On 15 September 2013 16:33, Donald Stufft donald@stufft.io wrote:
So there've been a number of updates to PEP453, so i'm posting it here again for more discussion:
An additional module called getpip
will be added to the standard library
whose purpose is to install pip and any of its dependencies into the
appropriate location (most commonly site-packages). It will expose a single
callable named bootstrap()
as well as offer direct execution via
python -m getpip
. Options for installing it such as index server,
installation location (--user
, --root
, etc) will also be
available
to enable different installation schemes.
It is believed that users will want the most recent versions available to be installed so that they can take advantage of the new advances in packaging. Since any particular version of Python has a much longer staying power than a version of pip in order to satisfy a user's desire to have the most recent version the bootstrap will contact PyPI, find the latest version, download it, and then install it. This process is security sensitive, difficult to get right, and evolves along with the rest of packaging.
Instead of attempting to maintain a "mini pip" for the sole purpose of
installing pip the getpip
module will, as an implementation detail,
include a private copy of pip and its dependencies which will be used to
discover and install pip from PyPI. It is important to stress that this
private copy of pip is only an implementation detail and it should not
be relied on or assumed to exist.
Not all users will have network access to PyPI whenever they run the
bootstrap. In order to ensure that these users will still be able to
bootstrap pip the bootstrap will fallback to simply installing the included
copy of pip. The pip --no-download
command line option will be supported
to force installation of the bundled version, without even attempting to
contact PyPI.
This presents a balance between giving users the latest version of pip, saving them from needing to immediately upgrade pip after bootstrapping it, and allowing the bootstrap to work offline in situations where users might already have packages downloaded that they wish to install.
I still don't understand why this is preferable to just shipping a recent stable pip/setuptools and providing instructions to update post-install. That would surely be a lot simpler not just to implement but for others to understand.
If I'm happy to use the bundled version of pip then why do I need to do anything to make it usable after having already run the installer? If I want the new version then why is 'py -m getpip' better than 'py -m pip install -U pip'?
>
A common source of Python installations are through downstream distributors such as the various Linux Distributions [#ubuntu]_ [#debian]_ [#fedora]_, OSX package managers [#homebrew]_, or python specific tools [#conda]_. In order to provide a consistent, user friendly experience to all users of Python regardless of how they attained Python this PEP recommends and asks that downstream distributors:
Ensure that whenever Python is installed pip is also installed.
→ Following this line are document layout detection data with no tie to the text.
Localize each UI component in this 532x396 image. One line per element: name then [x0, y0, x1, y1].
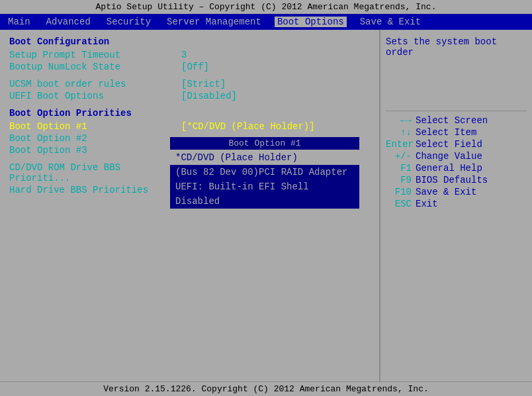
uefi-value[interactable]: [Disabled]: [181, 91, 237, 101]
uefi-label: UEFI Boot Options: [9, 91, 181, 101]
footer: Version 2.15.1226. Copyright (C) 2012 Am…: [0, 381, 532, 396]
right-divider: [386, 111, 527, 111]
menu-server-management[interactable]: Server Management: [164, 17, 264, 27]
title-bar: Aptio Setup Utility – Copyright (C) 2012…: [0, 0, 532, 14]
boot-option-popup: Boot Option #1 *CD/DVD (Place Holder) (B…: [169, 136, 361, 210]
shortcut-key-4: F1: [386, 163, 416, 173]
shortcut-desc-1: Select Item: [416, 127, 476, 138]
footer-text: Version 2.15.1226. Copyright (C) 2012 Am…: [103, 384, 428, 394]
shortcut-key-1: ↑↓: [386, 127, 416, 138]
right-panel: Sets the system boot order ←→Select Scre…: [380, 30, 532, 381]
ucsm-label: UCSM boot order rules: [9, 79, 181, 89]
shortcut-row-1: ↑↓Select Item: [386, 127, 527, 138]
title-text: Aptio Setup Utility – Copyright (C) 2012…: [96, 2, 437, 12]
help-text: Sets the system boot order: [386, 36, 527, 58]
shortcut-row-6: F10Save & Exit: [386, 187, 527, 197]
shortcut-key-3: +/-: [386, 151, 416, 162]
boot-option1-value: [*CD/DVD (Place Holder)]: [181, 121, 315, 132]
menu-advanced[interactable]: Advanced: [44, 17, 93, 27]
ucsm-row: UCSM boot order rules [Strict]: [9, 79, 370, 89]
shortcut-row-7: ESCExit: [386, 199, 527, 209]
popup-option-1[interactable]: (Bus 82 Dev 00)PCI RAID Adapter: [170, 165, 359, 179]
left-panel: Boot Configuration Setup Prompt Timeout …: [0, 30, 379, 381]
shortcut-key-7: ESC: [386, 199, 416, 209]
popup-option-3[interactable]: Disabled: [170, 194, 359, 209]
boot-priorities-title: Boot Option Priorities: [9, 108, 370, 119]
shortcut-key-6: F10: [386, 187, 416, 197]
main-area: Boot Configuration Setup Prompt Timeout …: [0, 30, 532, 381]
menu-save-exit[interactable]: Save & Exit: [357, 17, 423, 27]
shortcut-row-3: +/-Change Value: [386, 151, 527, 162]
shortcut-desc-6: Save & Exit: [416, 187, 476, 197]
shortcut-desc-7: Exit: [416, 199, 438, 209]
shortcut-key-2: Enter: [386, 139, 416, 150]
shortcut-desc-0: Select Screen: [416, 115, 488, 126]
boot-option1-label: Boot Option #1: [9, 121, 181, 132]
menu-security[interactable]: Security: [104, 17, 154, 27]
boot-config-title: Boot Configuration: [9, 36, 370, 47]
harddrive-label: Hard Drive BBS Priorities: [9, 185, 181, 195]
shortcut-desc-4: General Help: [416, 163, 482, 173]
menu-main[interactable]: Main: [5, 17, 33, 27]
bootup-numlock-value[interactable]: [Off]: [181, 62, 209, 72]
popup-option-2[interactable]: UEFI: Built-in EFI Shell: [170, 179, 359, 194]
shortcut-key-0: ←→: [386, 115, 416, 126]
popup-title: Boot Option #1: [170, 137, 359, 150]
boot-option2-label: Boot Option #2: [9, 133, 181, 144]
setup-prompt-value[interactable]: 3: [181, 50, 187, 60]
bootup-numlock-row: Bootup NumLock State [Off]: [9, 62, 370, 72]
boot-option3-label: Boot Option #3: [9, 145, 181, 156]
setup-prompt-row: Setup Prompt Timeout 3: [9, 50, 370, 60]
menu-bar: Main Advanced Security Server Management…: [0, 14, 532, 30]
uefi-row: UEFI Boot Options [Disabled]: [9, 91, 370, 101]
shortcut-row-5: F9BIOS Defaults: [386, 175, 527, 185]
ucsm-value[interactable]: [Strict]: [181, 79, 226, 89]
shortcut-desc-5: BIOS Defaults: [416, 175, 488, 185]
cddvd-label: CD/DVD ROM Drive BBS Prioriti...: [9, 162, 181, 183]
shortcut-desc-3: Change Value: [416, 151, 482, 162]
shortcut-section: ←→Select Screen↑↓Select ItemEnterSelect …: [386, 115, 527, 209]
bootup-numlock-label: Bootup NumLock State: [9, 62, 181, 72]
menu-boot-options[interactable]: Boot Options: [275, 17, 347, 27]
shortcut-desc-2: Select Field: [416, 139, 482, 150]
popup-option-0[interactable]: *CD/DVD (Place Holder): [170, 150, 359, 165]
shortcut-row-0: ←→Select Screen: [386, 115, 527, 126]
shortcut-row-2: EnterSelect Field: [386, 139, 527, 150]
setup-prompt-label: Setup Prompt Timeout: [9, 50, 181, 60]
shortcut-key-5: F9: [386, 175, 416, 185]
shortcut-row-4: F1General Help: [386, 163, 527, 173]
boot-option1-row[interactable]: Boot Option #1 [*CD/DVD (Place Holder)]: [9, 121, 370, 132]
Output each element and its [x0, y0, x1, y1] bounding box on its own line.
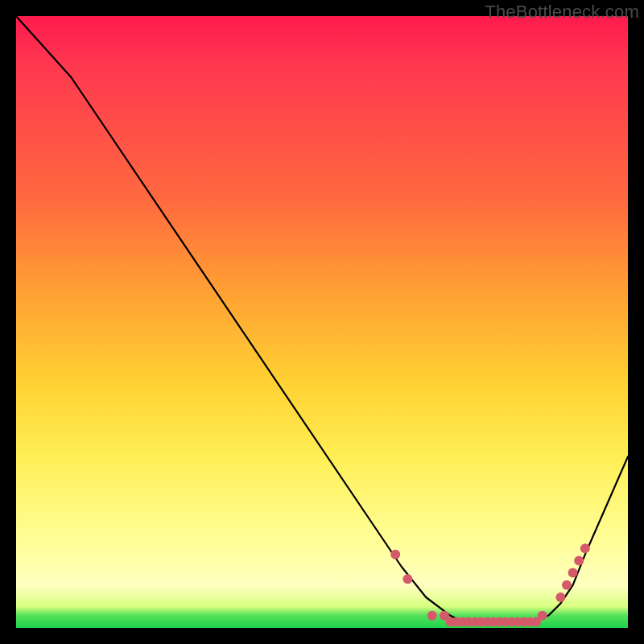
marker-dot: [427, 611, 437, 621]
curve-line: [16, 16, 628, 621]
marker-dot: [562, 580, 572, 590]
marker-dot: [574, 555, 584, 565]
marker-dot: [538, 611, 547, 621]
marker-dot: [568, 568, 578, 578]
marker-dot: [390, 550, 400, 559]
marker-dot: [555, 592, 565, 602]
marker-dot: [580, 543, 590, 553]
chart-frame: [16, 16, 628, 628]
curve-markers: [390, 543, 590, 626]
marker-dot: [402, 574, 412, 584]
watermark-text: TheBottleneck.com: [485, 2, 639, 23]
chart-svg: [16, 16, 628, 628]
Do not remove the bundled copy of pip.
Are distros really going to be okay with this idea? Many of them have CPython in their base install so you're basically asking that they always ship a parallel package management system that is outside of their control.
Personally I think that it's unfortunate that distro package managers don't have a --user option like pip does but I've always assumed that they had some good reason for not wanting any old user to be able to easily install things without admin/root privileges. This would break that arrangement since any user would be able to use 'pip install --user' to install anything from PyPI. I imagine that lots of deployment sites would want to disable this even if the distro has it enabled by default.